TASK OBJECTIVE:
Each record below is to be output with no change at all.

AVAILABLE DATA:
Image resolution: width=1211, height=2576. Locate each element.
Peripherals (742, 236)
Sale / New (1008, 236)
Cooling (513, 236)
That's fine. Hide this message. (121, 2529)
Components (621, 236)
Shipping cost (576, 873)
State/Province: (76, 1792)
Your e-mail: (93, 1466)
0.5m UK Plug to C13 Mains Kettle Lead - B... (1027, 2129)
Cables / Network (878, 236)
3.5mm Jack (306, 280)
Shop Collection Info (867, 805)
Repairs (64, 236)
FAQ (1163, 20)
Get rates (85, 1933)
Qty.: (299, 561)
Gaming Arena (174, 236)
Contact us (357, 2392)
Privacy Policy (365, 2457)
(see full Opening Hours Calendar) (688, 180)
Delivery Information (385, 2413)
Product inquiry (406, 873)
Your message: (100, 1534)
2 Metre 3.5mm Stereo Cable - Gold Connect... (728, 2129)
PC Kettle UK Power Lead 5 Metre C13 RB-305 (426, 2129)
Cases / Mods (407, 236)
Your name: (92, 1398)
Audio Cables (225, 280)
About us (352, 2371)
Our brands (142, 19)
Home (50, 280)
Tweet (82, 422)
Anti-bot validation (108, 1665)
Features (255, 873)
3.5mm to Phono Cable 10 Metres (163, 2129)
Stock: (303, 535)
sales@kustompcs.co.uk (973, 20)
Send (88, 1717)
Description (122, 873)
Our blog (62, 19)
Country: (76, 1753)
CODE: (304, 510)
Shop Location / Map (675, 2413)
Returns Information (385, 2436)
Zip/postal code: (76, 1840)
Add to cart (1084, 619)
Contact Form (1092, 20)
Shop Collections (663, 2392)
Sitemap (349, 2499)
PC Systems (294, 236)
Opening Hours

RESPONSE AREA:
Image resolution: width=1211, height=2576. Locate each element.
Peripherals (742, 236)
Sale / New (1008, 236)
Cooling (513, 236)
That's fine. Hide this message. (121, 2529)
Components (621, 236)
Shipping cost (576, 873)
State/Province: (76, 1792)
Your e-mail: (93, 1466)
0.5m UK Plug to C13 Mains Kettle Lead - B... (1027, 2129)
Cables / Network (878, 236)
3.5mm Jack (306, 280)
Shop Collection Info (867, 805)
Repairs (64, 236)
FAQ (1163, 20)
Get rates (85, 1933)
Qty.: (299, 561)
Gaming Arena (174, 236)
Contact us (357, 2392)
Privacy Policy (365, 2457)
(see full Opening Hours Calendar) (688, 180)
Delivery Information (385, 2413)
Product inquiry (406, 873)
Your message: (100, 1534)
2 Metre 3.5mm Stereo Cable - Gold Connect... (728, 2129)
PC Kettle UK Power Lead 5 Metre C13 RB-305 (426, 2129)
Cases / Mods (407, 236)
Your name: (92, 1398)
Audio Cables (225, 280)
About us (352, 2371)
Our brands (142, 19)
Home (50, 280)
Tweet (82, 422)
Anti-bot validation (108, 1665)
Features (255, 873)
3.5mm to Phono Cable 10 Metres (163, 2129)
Stock: (303, 535)
sales@kustompcs.co.uk (973, 20)
Send (88, 1717)
Description (122, 873)
Our blog (62, 19)
Country: (76, 1753)
CODE: (304, 510)
Shop Location / Map (675, 2413)
Returns Information (385, 2436)
Zip/postal code: (76, 1840)
Add to cart (1084, 619)
Contact Form (1092, 20)
Shop Collections (663, 2392)
Sitemap (349, 2499)
PC Systems (294, 236)
Opening Hours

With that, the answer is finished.